Social Security - New Regulations for Seafarers
Posted Dec. 2, 2011, 9:57 a.m.
By Bruce Maltwood
As we read in the press and hear on a daily basis of the reports of yacht boardings, arrests and investigations by customs and the fiscal police across the EU, our minds automatically draw to one subject, VAT and tax. There are however, other areas that require careful consideration, social security contributions being one of them. With so much tightening up of the rules, the clamping down on abusive tax practices, the new place of supply rules, pressure to be EU flagged to charter in the EU and more stringent policies regarding commercial charter operation, there seems to be no end to the raft of changes and interpretations. Few have noticed the stealth like approach of the new EU social security regulations that have somehow remained under the radar to the marine industry since their inception back in 2004. As highlighted on numerous occasions including the recent UK emergency budget there is an ever growing problem as life expectancy and demands on social services increase far outweighing the revenue that is generated through social security contributions. Changes were inevitable in an attempt to balance the flow in, and out, and these regulations are one of the first steps to achieve this.
A Brief History
The first EU regulation no 1408/71 on the application of social security schemes was implemented back on 14th June 1971 with amendments and updates encompassing numerous changes in legislation at both Community and also national level resulting in complex and lengthy rules that were extremely hard to interpret and difficult for members to enforce.
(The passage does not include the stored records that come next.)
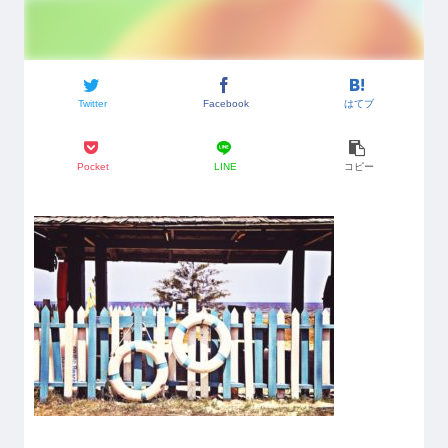
Twitter
Facebook
はてブ
Pocket
LINE
コピー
A thorough revision of the rules and regulations was required in order to enable citizens to exercise their right to move freely within the European Union by guaranteeing that they are not disadvantaged in terms of social security. The new regulation 883/2004 (known as “the basic regulation”) was adopted in 2004, coming into force after agreement of the Implementation Regulations. The European parliament reached this agreement on the Implementation Regulations in 2009 under agreement 987/2009 with entry into force then scheduled for March 2010, this date was then pushed back to May 2010.
These regulations were designed to co-ordinate, simplify, accelerate and digitise the social security systems of the European Community with text also having relevance for the EEA and for Switzerland. One word that has not been associated with the EU, even though it was supposed to be the cornerstone of the foundations that the EU was built on, is harmonisation. These new social security regulations are one of the first signs of harmonisation across the EU with a pan European database to boot. The new regulations aim to simplify understanding but as with most areas of our industry, a number of grey areas also arise with it.
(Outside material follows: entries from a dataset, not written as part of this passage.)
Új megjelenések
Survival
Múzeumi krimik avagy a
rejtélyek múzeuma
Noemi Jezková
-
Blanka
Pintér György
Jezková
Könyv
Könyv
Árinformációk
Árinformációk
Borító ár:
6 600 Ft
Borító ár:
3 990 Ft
How Do The Rules Affect Us
The new regulations have a major effect on both employers/owners and crew members. “The activity of employment normally pursued on board a vessel at sea flying the flag of a Member State shall be deemed to be an activity pursued in the said member state”. In simple terms, if your yacht flies an EU flag you need to consider employer contributions and employee deductions to that flag state as that is where the crew member is deemed to have pursued a gainful activity (lex loci laboris).
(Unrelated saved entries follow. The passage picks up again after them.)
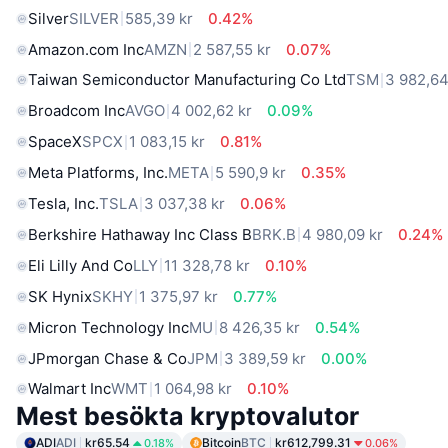
Silver
SILVER
585,39 kr
0.42%
Amazon.com Inc
AMZN
2 587,55 kr
0.07%
Taiwan Semiconductor Manufacturing Co Ltd
TSM
3 982,64
Broadcom Inc
AVGO
4 002,62 kr
0.09%
SpaceX
SPCX
1 083,15 kr
0.81%
Meta Platforms, Inc.
META
5 590,9 kr
0.35%
Tesla, Inc.
TSLA
3 037,38 kr
0.06%
Berkshire Hathaway Inc Class B
BRK.B
4 980,09 kr
0.24%
Eli Lilly And Co
LLY
11 328,78 kr
0.10%
SK Hynix
SKHY
1 375,97 kr
0.77%
Micron Technology Inc
MU
8 426,35 kr
0.54%
JPmorgan Chase & Co
JPM
3 389,59 kr
0.00%
Walmart Inc
WMT
1 064,98 kr
0.10%
Mest besökta kryptovalutor
ADI
ADI
kr65.54
Bitcoin
BTC
kr612,799.31
0.18%
0.06%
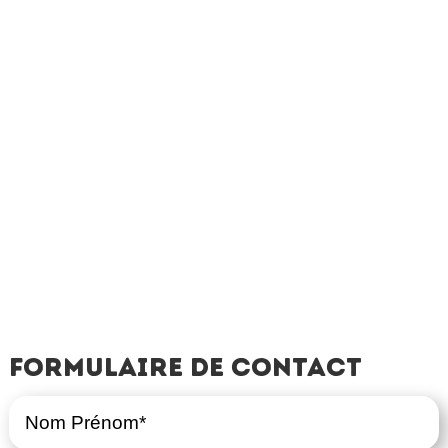
Formulaire de contact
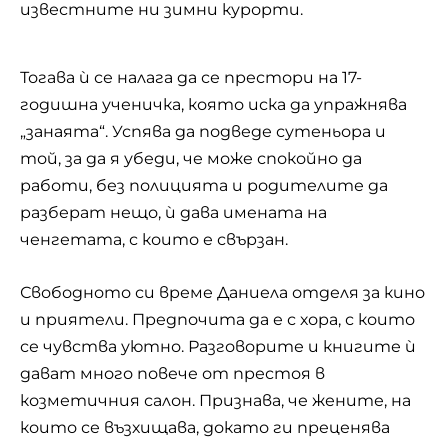
известните ни зимни курорти.
Тогава ѝ се налага да се престори на 17-
годишна ученичка, която иска да упражнява
„занаята“. Успява да подведе сутеньора и
той, за да я убеди, че може спокойно да
работи, без полицията и родителите да
разберат нещо, ѝ дава имената на
ченгетата, с които е свързан.
Свободното си време Даниела отделя за кино
и приятели. Предпочита да е с хора, с които
се чувства уютно. Разговорите и книгите ѝ
дават много повече от престоя в
козметичния салон. Признава, че жените, на
които се възхищава, докато ги преценява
One exception to this is if the crew member is resident in the same Member State as the remunerator then that crew member will be subject to the legislation of the said Member state. There are therefore two possible triggers being EU employer and EU remunerator remembering also that as previously mentioned, the text has relevance to EEA and Switzerland. The above mentioned pressure to flag EU for charter therefore pushes those yachts that previously had no concern or consideration for contributions straight into the mouth of the social security net.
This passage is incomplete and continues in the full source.